講演に招かれると、長谷川さんはひとりで出かけていたが、冒頭のような“症状”を思わせる言葉が日記には増えていく。これからも元気でやっていけるのだろうか……そんな不安が的中したのは、’17年6月だった。

 

「講演に向かう途中だった父は道に迷い転倒し、右肘を粉砕骨折してしまったんです。それでも会場に向かい、骨折していることを周囲に気づかれることなく講演をやり遂げたそうですが、私は“なぜ肝心なときに付き添っていなかったんだろう”と非常にショックを受けました」

 

そんな大ケガを負ってもなお、まりさんが長谷川さんの活動をサポートし続けたのは、「自分が話すことで人様の役に立てることがあるはず」という強い思いが、長谷川さんにあったからだ。

 

もし家族が、自分が、認知症になってしまったら……そんな不安を抱える人は多い。

 

「父は認知症になる以前から、近所の『カムイ』という珈琲店に行くのが楽しみで、私もよく一緒に行きました。

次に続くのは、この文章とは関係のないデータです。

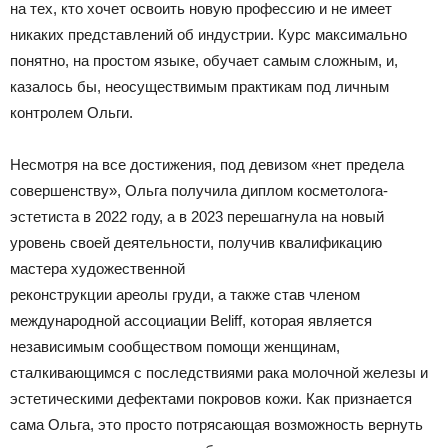
на тех, кто хочет освоить новую профессию и не имеет
никаких представлений об индустрии. Курс максимально
понятно, на простом языке, обучает самым сложным, и,
казалось бы, неосуществимым практикам под личным
контролем Ольги.
Несмотря на все достижения, под девизом «нет предела
совершенству», Ольга получила диплом косметолога-
эстетиста в 2022 году, а в 2023 перешагнула на новый
уровень своей деятельности, получив квалификацию
мастера художественной
реконструкции ареолы груди, а также став членом
международной ассоциации Beliff, которая является
независимым сообществом помощи женщинам,
сталкивающимся с последствиями рака молочной железы и
эстетическими дефектами покровов кожи. Как признается
сама Ольга, это просто потрясающая возможность вернуть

店主は父のことをよく理解してくださっているので、ひとりでも安心してくつろげる場所だそうなんです。そして40年以上父が通ってきた理髪店の『トリム』さんは、父がひとりで行けなくなると送迎までしてくださって。認知症になってから『支えてください』とお願いするよりも、当たり前の生活ができているころからつながりをつくっておくということが大事なんだと思います」

 

最後に、長谷川さん自身が、こんなメッセージを寄せてくれた。

 

「少し前まで、社会は認知症の人に対して“そっちにいればいい。僕たちはこちらで生活するから”というような囲いをつくってしまっていました。現代は、その囲いをとっぱらわないといけない時代といえるでしょう。でも、支えがあるうちは安心して生きていける。一対一で対等な関係で話ができるときは、いつでもうれしいし、楽しいんですよ」

 

今ある絆を大切にすることで、未来への不安を振り払えるかもしれない。